Comme je vous le disais, les rouges étaient superbes mais mon réel coup de cœur fut à ma grande surprise sur les blancs et tout particulièrement sur la cuvé « Aliot » (Roussanne, Grenache Blanche, Marsanne)… Par sa complexité aromatique ou un abricot, une pointe de litchi, de miel, de chèvrefeuille rivalisent à chaque instant ; par son gras qui sait s’équilibrer avec ce qu’il faut d’acidité et par son élevage de haute volée, l’on a ici à faire avec un très grand vin…à boire ou de garde… il s’imaginera bien sur un turbot ou un oreiller de la belle aurore…Ce grand blanc de la maison bénéficie d’une telle complexité et d’une telle originalité aromatiques qu’il ne peut que pousser les véritables amateurs de beau et de bons à la curiosité et à sortir de leur habitudes et de leur préjugés. Le véritable luxe n’est-il pas là ?
Le Luxe est aussi et surtout dans cette écoute permanente de la Nature qui donne toutes les potentialités. L’engagement du Domaine envers la planète dépasse simplement les lignes de conduite de l’agriculture biologique et celle dont la presse se délecte aujourd’hui comme un point de passage obligé. Ici c’est avant tout le respect d’un écosystème, situé au cœur de la réserve de biosphère du Mont Ventoux (reconnue par l’UNESCO), il offre un trésor de richesses naturelles inestimables : des levures indigènes intéressantes, des arômes de fleurs sauvages complexes, des espèces en voie de disparition, une biodiversité extravagante (1400+ espèces de papillons).
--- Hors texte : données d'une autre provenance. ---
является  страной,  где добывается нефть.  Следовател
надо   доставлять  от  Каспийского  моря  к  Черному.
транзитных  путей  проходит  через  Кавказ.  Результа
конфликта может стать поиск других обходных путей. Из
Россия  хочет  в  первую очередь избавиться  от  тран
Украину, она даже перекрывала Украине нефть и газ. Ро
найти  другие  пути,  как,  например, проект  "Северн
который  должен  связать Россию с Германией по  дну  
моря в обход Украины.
Le domaine adopte une approche très expérimentale qui combine la science, l’empirisme, la philosophie, et a voulu aller encore plus loin : en plantant une forêt de bambou pour filtrer les eaux usées, en expérimentant le rôle des abeilles dans la vigne et en collaborant avec scientifiques et autorités afin de réconcilier la gestion agricole et forestière et surtout en éduquant le public sur le rôle essentiel joué par chacun de ses acteurs dans la production de ses vins. C’est cette Nature qui donne toute cette personnalité si singulière à chacune des bouteilles du Chêne Bleu.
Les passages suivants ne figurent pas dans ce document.